Few took notice when a 4.2-km subsea cable in the Arctic Ocean vanished without trace back in April 2021, but these days undersea infrastructure security has become a hot topic.

The cable had connected the Norwegian archipelago, Svalbard, to mainland Norway, where data was filtered by Norwegian environmental and defence authorities.

Packed with sensors, the fiberoptic lines measured environmental conditions and fish migration, recording images and sound, and sending all the information back to shore.

They could also be used as drifting hydrophones to listen for passing vessels for security purposes.

The data used to end up on monitors at the Norwegian Institute of Marine Research — but on 3 April 2021 the screens suddenly went blank.

“We lost power and everything died”, recalled Geir Pedersen, the responsible scientist for the Norwegian LoVe project operating the cables.

Inspectors mounted an expensive operation to see what happened. It took them until November 2021 to find a 3-km chunk of severed cable out at sea, some 11km out of position.

“Either a trawl or an anchor grabbed the cable and dragged it. We’re pretty sure about that. When we inspected one of the ends of the cable it was clearly cut with a power tool which means it had been brought on to a vessel and manually cut”, Geir Pedersen told EUobserver.

“It could have been an accident or it could have been sabotage.
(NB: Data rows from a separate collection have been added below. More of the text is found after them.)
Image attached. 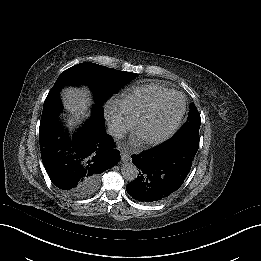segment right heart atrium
<instances>
[{
  "mask_svg": "<svg viewBox=\"0 0 261 261\" xmlns=\"http://www.w3.org/2000/svg\"><path fill=\"white\" fill-rule=\"evenodd\" d=\"M104 115L110 131L115 136H122L129 130V120L123 111H121L118 107L117 101L115 103L109 102L105 106Z\"/></svg>",
  "mask_w": 261,
  "mask_h": 261,
  "instance_id": "right-heart-atrium-1",
  "label": "right heart atrium"
}]
</instances>
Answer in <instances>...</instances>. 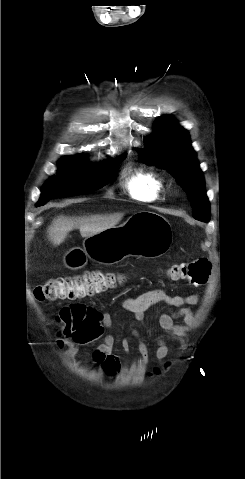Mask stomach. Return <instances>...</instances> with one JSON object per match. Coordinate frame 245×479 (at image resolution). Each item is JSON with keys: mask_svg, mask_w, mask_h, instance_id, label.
I'll list each match as a JSON object with an SVG mask.
<instances>
[{"mask_svg": "<svg viewBox=\"0 0 245 479\" xmlns=\"http://www.w3.org/2000/svg\"><path fill=\"white\" fill-rule=\"evenodd\" d=\"M172 243V228L162 215L152 211L133 214L122 225L107 229L83 241L64 256L70 269L85 266L88 258L104 265L117 264L127 257L157 258Z\"/></svg>", "mask_w": 245, "mask_h": 479, "instance_id": "0dacf381", "label": "stomach"}]
</instances>
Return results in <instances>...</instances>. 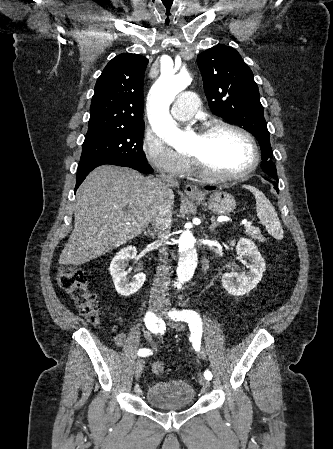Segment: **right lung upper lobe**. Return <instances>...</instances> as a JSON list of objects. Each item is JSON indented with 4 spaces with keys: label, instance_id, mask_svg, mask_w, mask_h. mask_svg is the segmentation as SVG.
I'll list each match as a JSON object with an SVG mask.
<instances>
[{
    "label": "right lung upper lobe",
    "instance_id": "right-lung-upper-lobe-1",
    "mask_svg": "<svg viewBox=\"0 0 333 449\" xmlns=\"http://www.w3.org/2000/svg\"><path fill=\"white\" fill-rule=\"evenodd\" d=\"M148 59L123 53L105 67L95 85L89 128L143 123V82Z\"/></svg>",
    "mask_w": 333,
    "mask_h": 449
}]
</instances>
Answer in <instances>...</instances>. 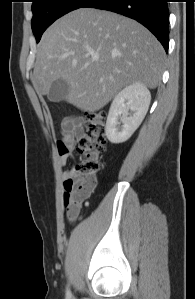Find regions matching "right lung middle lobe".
I'll return each instance as SVG.
<instances>
[{"instance_id":"1","label":"right lung middle lobe","mask_w":195,"mask_h":299,"mask_svg":"<svg viewBox=\"0 0 195 299\" xmlns=\"http://www.w3.org/2000/svg\"><path fill=\"white\" fill-rule=\"evenodd\" d=\"M89 0H33L31 20L32 31L36 42L42 33L61 16L82 7Z\"/></svg>"}]
</instances>
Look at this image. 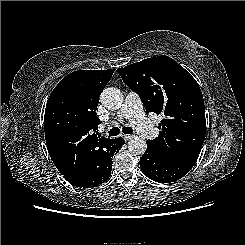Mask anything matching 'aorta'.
Here are the masks:
<instances>
[{
	"mask_svg": "<svg viewBox=\"0 0 245 245\" xmlns=\"http://www.w3.org/2000/svg\"><path fill=\"white\" fill-rule=\"evenodd\" d=\"M101 103L108 109H119L123 103V94L117 88H105L100 95ZM147 148L146 141L139 137H135L128 142V149L130 152L142 155Z\"/></svg>",
	"mask_w": 245,
	"mask_h": 245,
	"instance_id": "aorta-1",
	"label": "aorta"
}]
</instances>
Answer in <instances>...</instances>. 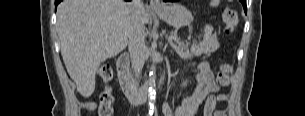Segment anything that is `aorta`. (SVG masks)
Instances as JSON below:
<instances>
[{
	"mask_svg": "<svg viewBox=\"0 0 305 116\" xmlns=\"http://www.w3.org/2000/svg\"><path fill=\"white\" fill-rule=\"evenodd\" d=\"M157 54L154 53L153 58H152V65L150 67V72H149V81H148V106L149 110L153 111V106H154V101L156 98V85H155V80H156V63H157Z\"/></svg>",
	"mask_w": 305,
	"mask_h": 116,
	"instance_id": "aorta-1",
	"label": "aorta"
}]
</instances>
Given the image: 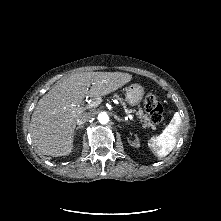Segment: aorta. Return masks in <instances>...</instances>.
<instances>
[{
  "label": "aorta",
  "instance_id": "obj_1",
  "mask_svg": "<svg viewBox=\"0 0 221 221\" xmlns=\"http://www.w3.org/2000/svg\"><path fill=\"white\" fill-rule=\"evenodd\" d=\"M98 120L101 124H107L109 122V116L105 112H101L98 115Z\"/></svg>",
  "mask_w": 221,
  "mask_h": 221
}]
</instances>
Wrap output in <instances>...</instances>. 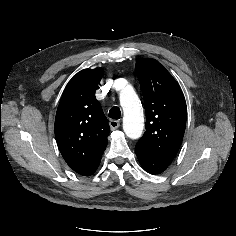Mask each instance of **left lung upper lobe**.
Masks as SVG:
<instances>
[{"instance_id": "left-lung-upper-lobe-1", "label": "left lung upper lobe", "mask_w": 236, "mask_h": 236, "mask_svg": "<svg viewBox=\"0 0 236 236\" xmlns=\"http://www.w3.org/2000/svg\"><path fill=\"white\" fill-rule=\"evenodd\" d=\"M146 112V131L135 149L172 162L183 140L187 106L176 80L154 59L137 61Z\"/></svg>"}]
</instances>
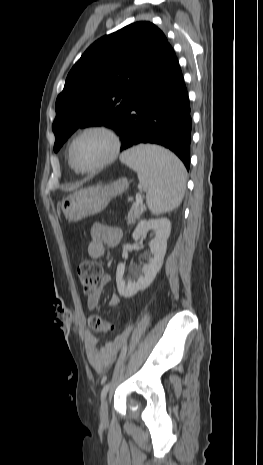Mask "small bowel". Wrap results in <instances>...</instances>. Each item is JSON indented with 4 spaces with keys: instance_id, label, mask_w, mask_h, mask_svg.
<instances>
[{
    "instance_id": "small-bowel-1",
    "label": "small bowel",
    "mask_w": 263,
    "mask_h": 465,
    "mask_svg": "<svg viewBox=\"0 0 263 465\" xmlns=\"http://www.w3.org/2000/svg\"><path fill=\"white\" fill-rule=\"evenodd\" d=\"M90 243L88 253L92 258H100L104 255L106 247L116 246L121 239L119 229L108 226L102 223H95L90 227ZM109 281V277L105 276L102 280V285ZM102 287L98 288L94 293L87 297V307L94 311L97 309L101 298ZM121 303V298L117 294L112 295L109 300L111 307H117ZM130 330L134 329L133 325L129 326ZM126 329L124 333L114 338L104 346H100V340L91 331L85 333V345L87 348V358L91 366L97 372H103L114 361L120 348L125 342L130 330Z\"/></svg>"
}]
</instances>
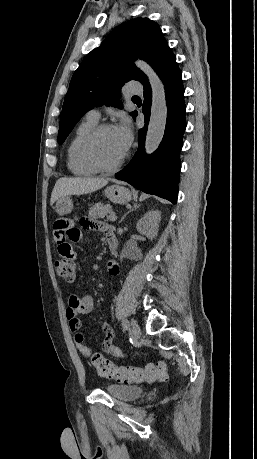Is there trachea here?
<instances>
[{
    "label": "trachea",
    "instance_id": "obj_1",
    "mask_svg": "<svg viewBox=\"0 0 257 459\" xmlns=\"http://www.w3.org/2000/svg\"><path fill=\"white\" fill-rule=\"evenodd\" d=\"M134 98H138V96H134Z\"/></svg>",
    "mask_w": 257,
    "mask_h": 459
}]
</instances>
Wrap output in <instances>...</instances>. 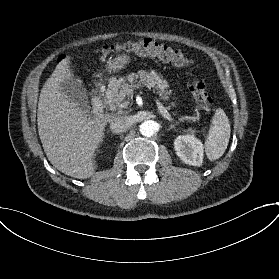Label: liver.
<instances>
[{
    "mask_svg": "<svg viewBox=\"0 0 279 279\" xmlns=\"http://www.w3.org/2000/svg\"><path fill=\"white\" fill-rule=\"evenodd\" d=\"M70 57L57 64L47 79L38 102L39 137L51 164L62 173L86 179L95 173L93 157L103 141L104 128L113 115L94 119L61 92V83L71 79Z\"/></svg>",
    "mask_w": 279,
    "mask_h": 279,
    "instance_id": "6515ba94",
    "label": "liver"
}]
</instances>
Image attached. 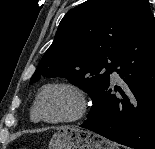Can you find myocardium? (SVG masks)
<instances>
[{
	"label": "myocardium",
	"instance_id": "1",
	"mask_svg": "<svg viewBox=\"0 0 155 149\" xmlns=\"http://www.w3.org/2000/svg\"><path fill=\"white\" fill-rule=\"evenodd\" d=\"M54 88H61V89L68 90L72 92L77 98V107H76L75 112L71 116L58 118V119H48L42 115L40 108H39L41 98L48 90L54 89ZM32 110L40 121L48 123V124L72 123V122L81 120L86 115L87 110H88L87 97H86L84 90L80 86L74 83L66 82V81L51 82V83L44 85L40 89V91L38 92L34 100Z\"/></svg>",
	"mask_w": 155,
	"mask_h": 149
}]
</instances>
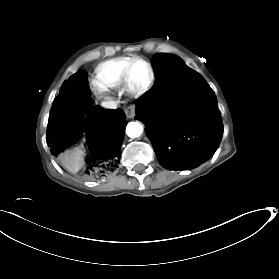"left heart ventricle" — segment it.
Segmentation results:
<instances>
[{
	"mask_svg": "<svg viewBox=\"0 0 279 279\" xmlns=\"http://www.w3.org/2000/svg\"><path fill=\"white\" fill-rule=\"evenodd\" d=\"M150 78V71L145 63L137 62L133 65L130 81L133 87L139 89L144 87Z\"/></svg>",
	"mask_w": 279,
	"mask_h": 279,
	"instance_id": "b2bd125f",
	"label": "left heart ventricle"
}]
</instances>
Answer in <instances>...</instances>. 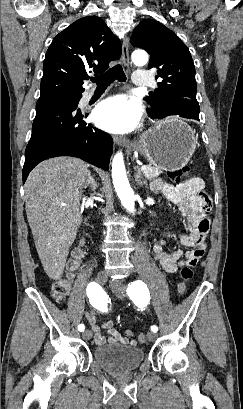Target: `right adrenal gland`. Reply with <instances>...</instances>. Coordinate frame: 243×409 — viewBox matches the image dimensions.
<instances>
[{"instance_id":"right-adrenal-gland-1","label":"right adrenal gland","mask_w":243,"mask_h":409,"mask_svg":"<svg viewBox=\"0 0 243 409\" xmlns=\"http://www.w3.org/2000/svg\"><path fill=\"white\" fill-rule=\"evenodd\" d=\"M97 187H98L97 181H96V180L94 179V177L90 174V176H89V178H88V180H87V182H86V184H85V186H84V189L90 188V190H91L92 192H95V190L97 189Z\"/></svg>"}]
</instances>
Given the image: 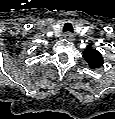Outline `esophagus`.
Returning <instances> with one entry per match:
<instances>
[{"label": "esophagus", "mask_w": 115, "mask_h": 119, "mask_svg": "<svg viewBox=\"0 0 115 119\" xmlns=\"http://www.w3.org/2000/svg\"><path fill=\"white\" fill-rule=\"evenodd\" d=\"M64 38L68 41H72L74 39V36H73V34L68 32V33L64 34Z\"/></svg>", "instance_id": "esophagus-1"}]
</instances>
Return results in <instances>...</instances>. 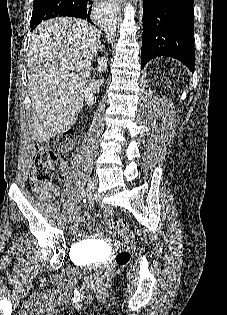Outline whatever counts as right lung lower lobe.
<instances>
[{
	"mask_svg": "<svg viewBox=\"0 0 227 315\" xmlns=\"http://www.w3.org/2000/svg\"><path fill=\"white\" fill-rule=\"evenodd\" d=\"M91 8H92V1L75 0L72 6L63 8L61 12L57 14V16L76 17V18L87 20L90 23H93L90 19Z\"/></svg>",
	"mask_w": 227,
	"mask_h": 315,
	"instance_id": "98d812e1",
	"label": "right lung lower lobe"
}]
</instances>
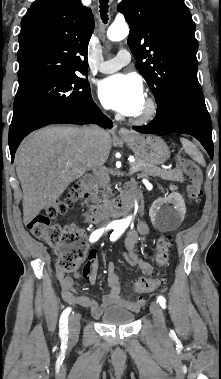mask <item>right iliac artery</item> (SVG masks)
<instances>
[{
  "label": "right iliac artery",
  "mask_w": 221,
  "mask_h": 379,
  "mask_svg": "<svg viewBox=\"0 0 221 379\" xmlns=\"http://www.w3.org/2000/svg\"><path fill=\"white\" fill-rule=\"evenodd\" d=\"M118 227H119L118 224L111 223V224L107 225L104 228L97 229V230H95L90 235L89 240H90L91 243L96 242L101 237V235L104 233L105 230H108V229H117ZM70 312H71V308L68 307L61 314L60 321H59V327H60L61 337H65L67 335V333H68V330H67V328H68L67 319H68V316H69Z\"/></svg>",
  "instance_id": "obj_1"
}]
</instances>
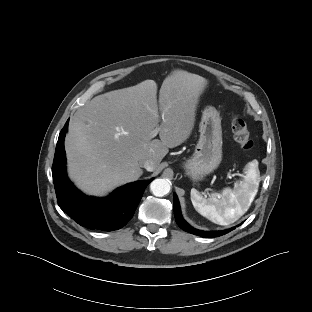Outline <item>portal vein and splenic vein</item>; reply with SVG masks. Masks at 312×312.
Instances as JSON below:
<instances>
[{"label": "portal vein and splenic vein", "instance_id": "18ae733b", "mask_svg": "<svg viewBox=\"0 0 312 312\" xmlns=\"http://www.w3.org/2000/svg\"><path fill=\"white\" fill-rule=\"evenodd\" d=\"M158 132H159V128H155L150 134L151 138H154L155 136H157Z\"/></svg>", "mask_w": 312, "mask_h": 312}]
</instances>
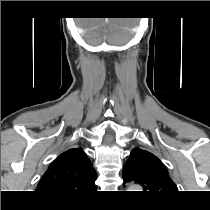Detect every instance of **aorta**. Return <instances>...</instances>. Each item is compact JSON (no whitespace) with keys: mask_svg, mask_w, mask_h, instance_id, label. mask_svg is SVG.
Segmentation results:
<instances>
[{"mask_svg":"<svg viewBox=\"0 0 210 210\" xmlns=\"http://www.w3.org/2000/svg\"><path fill=\"white\" fill-rule=\"evenodd\" d=\"M131 189H140L139 186H132Z\"/></svg>","mask_w":210,"mask_h":210,"instance_id":"1","label":"aorta"}]
</instances>
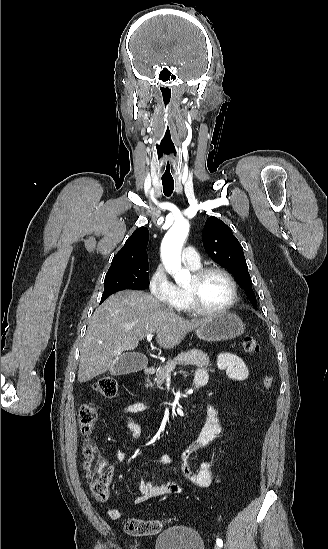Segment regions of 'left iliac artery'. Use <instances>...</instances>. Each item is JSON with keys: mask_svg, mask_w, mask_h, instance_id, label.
I'll return each instance as SVG.
<instances>
[{"mask_svg": "<svg viewBox=\"0 0 328 549\" xmlns=\"http://www.w3.org/2000/svg\"><path fill=\"white\" fill-rule=\"evenodd\" d=\"M216 543H217V545L220 546V547L223 546V541H222L220 538H218V539L216 540Z\"/></svg>", "mask_w": 328, "mask_h": 549, "instance_id": "left-iliac-artery-1", "label": "left iliac artery"}]
</instances>
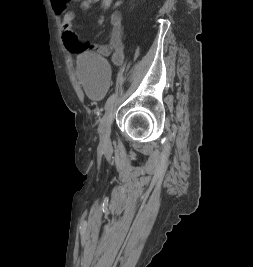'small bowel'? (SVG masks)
<instances>
[{
    "instance_id": "obj_1",
    "label": "small bowel",
    "mask_w": 253,
    "mask_h": 267,
    "mask_svg": "<svg viewBox=\"0 0 253 267\" xmlns=\"http://www.w3.org/2000/svg\"><path fill=\"white\" fill-rule=\"evenodd\" d=\"M72 1L79 2L80 9L83 12H87L98 2L102 10H108L111 7H118L121 4V0H51L54 11L62 17L61 38L66 49L73 53L94 51L103 56H110L114 64L121 65L124 61L121 13L114 11L110 15L111 31L108 43L104 45H90L81 42L72 29V22L75 18L74 11L69 7Z\"/></svg>"
}]
</instances>
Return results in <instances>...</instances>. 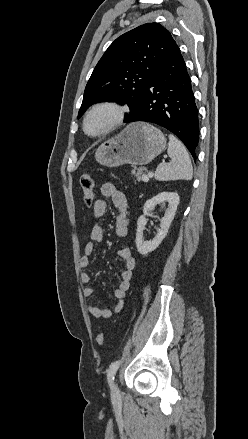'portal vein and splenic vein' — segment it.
<instances>
[{
  "label": "portal vein and splenic vein",
  "mask_w": 248,
  "mask_h": 439,
  "mask_svg": "<svg viewBox=\"0 0 248 439\" xmlns=\"http://www.w3.org/2000/svg\"><path fill=\"white\" fill-rule=\"evenodd\" d=\"M153 175V173L152 172H149L148 173V176H152ZM147 175H144L143 176V178H142V180L144 181V182H147L148 180H149V177H148Z\"/></svg>",
  "instance_id": "18ae733b"
}]
</instances>
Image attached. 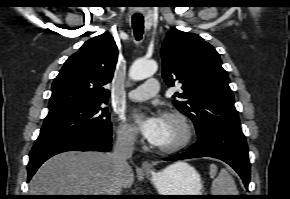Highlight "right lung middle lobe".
Instances as JSON below:
<instances>
[{
  "mask_svg": "<svg viewBox=\"0 0 290 199\" xmlns=\"http://www.w3.org/2000/svg\"><path fill=\"white\" fill-rule=\"evenodd\" d=\"M104 104H80L49 112L39 137L83 130H111L110 115Z\"/></svg>",
  "mask_w": 290,
  "mask_h": 199,
  "instance_id": "dd1d6c3e",
  "label": "right lung middle lobe"
}]
</instances>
We don’t know and I think we’ll never find out”, he said.

The severed Svalbard cable is to cost €5.6 million to repair and to be fully operational in 2024, amounting to years of lost scientific data.

Journalists at Norway’s public broadcaster, NRK, also looked into the incident by comparing ship positions using AIS vessel tracking data.

This showed a Russian trawler had crossed over the cable at the time when the ocean researchers received its last signal.

Another cable to Svalbard operated by Space Norway was also damaged on 7 January 2022.

And the NRK journalists again found that a Russian fishing trawler had passed over the cables 20 times in the days before and after the subsea line was damaged.

Crew on the Russian fishing vessel were questioned by local police at the time, but no charges were pressed.

There’s nothing unusual about Russian fishing boats sailing over the cables, which are openly marked on Norwegian sea maps, or calling at Norwegian ports.